▸ YOUR INSTRUCTIONS
Pictures are to be left out; everything else in the records must be repeated exactly.

▸ DATA EXCERPTS
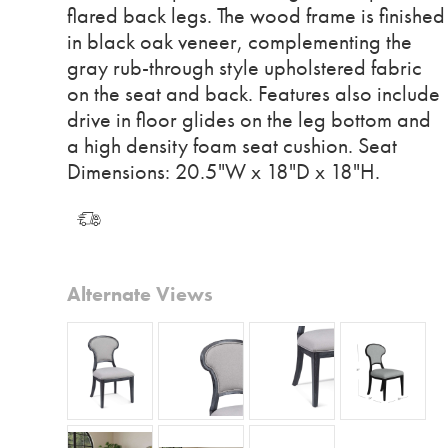
flared back legs. The wood frame is finished
in black oak veneer, complementing the
gray rub-through style upholstered fabric
on the seat and back. Features also include
drive in floor glides on the leg bottom and
a high density foam seat cushion. Seat
Dimensions: 20.5"W x 18"D x 18"H.
Alternate Views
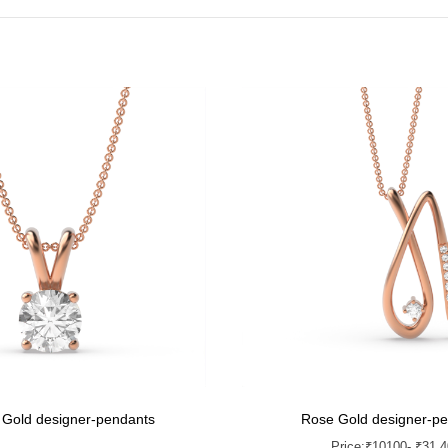
 Gold designer-pendants
Rose Gold designer-p
Price:
₹
10100
- ₹31,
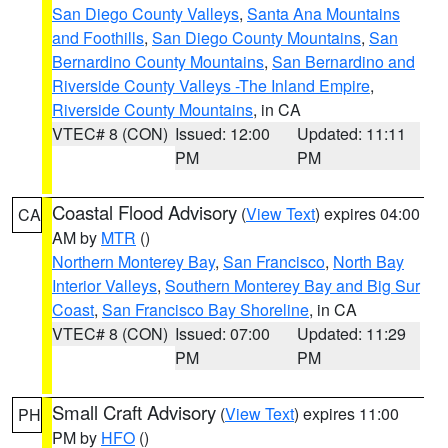
San Diego County Valleys
,
Santa Ana Mountains
and Foothills
,
San Diego County Mountains
,
San
Bernardino County Mountains
,
San Bernardino and
Riverside County Valleys -The Inland Empire
,
Riverside County Mountains
, in CA
VTEC# 8 (CON)
Issued: 12:00
Updated: 11:11
PM
PM
Coastal Flood Advisory
(
View Text
) expires 04:00
CA
AM by
MTR
()
Northern Monterey Bay
,
San Francisco
,
North Bay
Interior Valleys
,
Southern Monterey Bay and Big Sur
Coast
,
San Francisco Bay Shoreline
, in CA
VTEC# 8 (CON)
Issued: 07:00
Updated: 11:29
PM
PM
Small Craft Advisory
(
View Text
) expires 11:00
PH
PM by
HFO
()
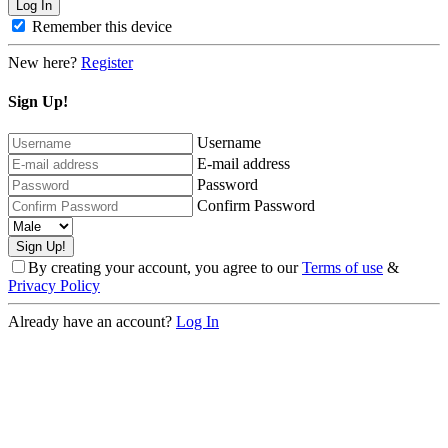
Remember this device
New here?
Register
Sign Up!
Username
E-mail address
Password
Confirm Password
By creating your account, you agree to our
Terms of use
&
Privacy Policy
Already have an account?
Log In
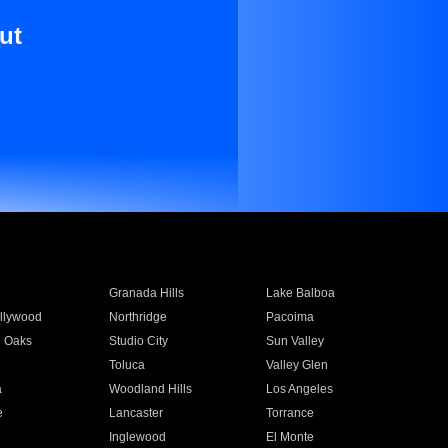
ut
Granada Hills
Lake Balboa
llywood
Northridge
Pacoima
 Oaks
Studio City
Sun Valley
Toluca
Valley Glen
a
Woodland Hills
Los Angeles
e
Lancaster
Torrance
Inglewood
El Monte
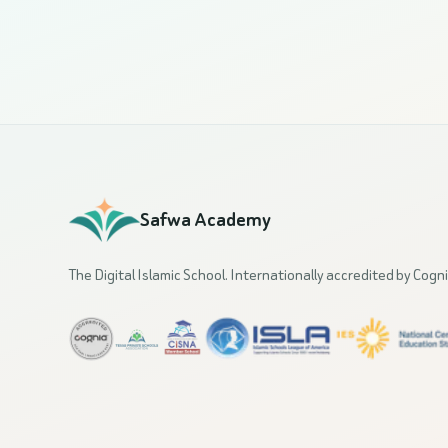
Safwa Academy
The Digital Islamic School. Internationally accredited by Cogni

▸ SOLUTION TO THIS PROBLEM
flared back legs. The wood frame is finished
in black oak veneer, complementing the
gray rub-through style upholstered fabric
on the seat and back. Features also include
drive in floor glides on the leg bottom and
a high density foam seat cushion. Seat
Dimensions: 20.5"W x 18"D x 18"H.
Alternate Views
 Gold designer-pendants
Rose Gold designer-p
Price:
₹
10100
- ₹31,
San Diego County Valleys
,
Santa Ana Mountains
and Foothills
,
San Diego County Mountains
,
San
Bernardino County Mountains
,
San Bernardino and
Riverside County Valleys -The Inland Empire
,
Riverside County Mountains
, in CA
VTEC# 8 (CON)
Issued: 12:00
Updated: 11:11
PM
PM
Coastal Flood Advisory
(
View Text
) expires 04:00
CA
AM by
MTR
()
Northern Monterey Bay
,
San Francisco
,
North Bay
Interior Valleys
,
Southern Monterey Bay and Big Sur
Coast
,
San Francisco Bay Shoreline
, in CA
VTEC# 8 (CON)
Issued: 07:00
Updated: 11:29
PM
PM
Small Craft Advisory
(
View Text
) expires 11:00
PH
PM by
HFO
()
Remember this device
New here?
Register
Sign Up!
Username
E-mail address
Password
Confirm Password
By creating your account, you agree to our
Terms of use
&
Privacy Policy
Already have an account?
Log In
ut
Granada Hills
Lake Balboa
llywood
Northridge
Pacoima
 Oaks
Studio City
Sun Valley
Toluca
Valley Glen
a
Woodland Hills
Los Angeles
e
Lancaster
Torrance
Inglewood
El Monte
Safwa Academy
The Digital Islamic School. Internationally accredited by Cogni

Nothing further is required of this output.